Segment Start: Available data

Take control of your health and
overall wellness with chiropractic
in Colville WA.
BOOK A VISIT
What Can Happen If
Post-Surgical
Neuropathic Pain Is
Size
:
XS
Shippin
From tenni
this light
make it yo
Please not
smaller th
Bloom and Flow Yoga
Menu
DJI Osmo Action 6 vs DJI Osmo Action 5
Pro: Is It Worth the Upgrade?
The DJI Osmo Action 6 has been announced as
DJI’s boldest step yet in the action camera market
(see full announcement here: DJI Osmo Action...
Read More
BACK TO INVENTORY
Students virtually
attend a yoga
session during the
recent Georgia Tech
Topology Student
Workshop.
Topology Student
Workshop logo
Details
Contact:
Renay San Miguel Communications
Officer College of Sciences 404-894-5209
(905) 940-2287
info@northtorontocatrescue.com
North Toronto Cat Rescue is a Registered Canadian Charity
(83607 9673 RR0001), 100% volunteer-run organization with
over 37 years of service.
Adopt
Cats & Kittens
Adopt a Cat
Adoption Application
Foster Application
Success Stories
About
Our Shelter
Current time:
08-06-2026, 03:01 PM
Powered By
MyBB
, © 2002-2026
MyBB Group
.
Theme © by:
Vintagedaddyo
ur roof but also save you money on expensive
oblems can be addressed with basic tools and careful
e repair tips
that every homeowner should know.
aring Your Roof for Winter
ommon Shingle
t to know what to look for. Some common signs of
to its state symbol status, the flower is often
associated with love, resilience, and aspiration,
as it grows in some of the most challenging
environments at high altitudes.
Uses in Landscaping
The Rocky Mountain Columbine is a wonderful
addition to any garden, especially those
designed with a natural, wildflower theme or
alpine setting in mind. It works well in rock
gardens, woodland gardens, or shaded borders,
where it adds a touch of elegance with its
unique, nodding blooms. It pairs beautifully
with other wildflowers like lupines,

Segment End: Available data

**Exercise goal**
With the line holding "recent Georgia Tech" as the first and the line holding "Adopt a Cat" as the last, please transcribe exactly the lines of the material above in that range and nothing else.

**Reply**
recent Georgia Tech
Topology Student
Workshop.
Topology Student
Workshop logo
Details
Contact:
Renay San Miguel Communications
Officer College of Sciences 404-894-5209
(905) 940-2287
info@northtorontocatrescue.com
North Toronto Cat Rescue is a Registered Canadian Charity
(83607 9673 RR0001), 100% volunteer-run organization with
over 37 years of service.
Adopt
Cats & Kittens
Adopt a Cat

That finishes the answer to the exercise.